Effect of DNA on Fundamental Characteristics of Single-Walled Carbon Nanotubes; Length Distribution and Thermal Stability

Abstract

Single-stranded DNA has been demonstrated to enable single-particle exfoliation of single-walled carbon nanotubes (SWCNTs) in aqueous environments as well as suppress their known toxicological effects. The resultant fundamental properties of DNA-SWCNT hybrids are significant when these nanomaterials are applied to mechanical and biological systems. Accurate characterization of their length distributions is of great importance regarding their application as a clinical diagnostic agent. Here, we show that DNA-SWCNT hybrids differentially bind to freshly-cleaved mica in a manner that significantly depends upon the sequence of DNA. By displacing the DNA from the SWCNTs, we show that the length distributions of the resulting surfactant-coated SWCNTs are statistically identical and suggest that a DNA-wrapping can give inaccurate length distributions in image-derived approaches. Secondly, enhancing the thermal stability of SWCNTs is crucial when these materials are applied to high temperature applications.

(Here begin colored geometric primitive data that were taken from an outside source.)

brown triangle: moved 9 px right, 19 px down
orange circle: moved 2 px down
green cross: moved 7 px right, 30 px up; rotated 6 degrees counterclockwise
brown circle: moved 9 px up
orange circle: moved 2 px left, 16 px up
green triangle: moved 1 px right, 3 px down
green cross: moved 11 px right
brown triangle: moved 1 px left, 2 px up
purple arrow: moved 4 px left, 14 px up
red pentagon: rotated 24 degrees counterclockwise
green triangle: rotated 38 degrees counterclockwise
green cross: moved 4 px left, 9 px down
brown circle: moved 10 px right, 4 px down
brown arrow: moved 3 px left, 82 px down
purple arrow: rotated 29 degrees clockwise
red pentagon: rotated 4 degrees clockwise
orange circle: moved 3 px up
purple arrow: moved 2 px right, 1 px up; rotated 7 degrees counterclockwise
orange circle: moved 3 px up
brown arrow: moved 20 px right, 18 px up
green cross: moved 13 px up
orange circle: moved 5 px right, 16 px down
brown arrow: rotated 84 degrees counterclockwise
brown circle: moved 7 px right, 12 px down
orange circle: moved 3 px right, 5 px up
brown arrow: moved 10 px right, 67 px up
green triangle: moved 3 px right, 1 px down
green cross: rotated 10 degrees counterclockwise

We examined the thermal decomposition temperature and rate of DNA functionalized carbon nanomaterials using thermogravimetric analysis and found that functionalization with DNA significantly increases the thermal decomposition temperature of all examined carbon nanomaterials in the order SWCNTs > C60 > RGO > MWCNTs. We attribute these increases in decomposition temperature to the fact that DNA, an intumescent molecular entity that increases in volume upon heating, shields the hybridized carbon nanomaterials from flame and elevated temperatures. Enhancing the thermal decomposition properties of carbon nanomaterials with non-toxic flame retardants enables the realization of environmentally friendly high temperature sensing and electronics applications.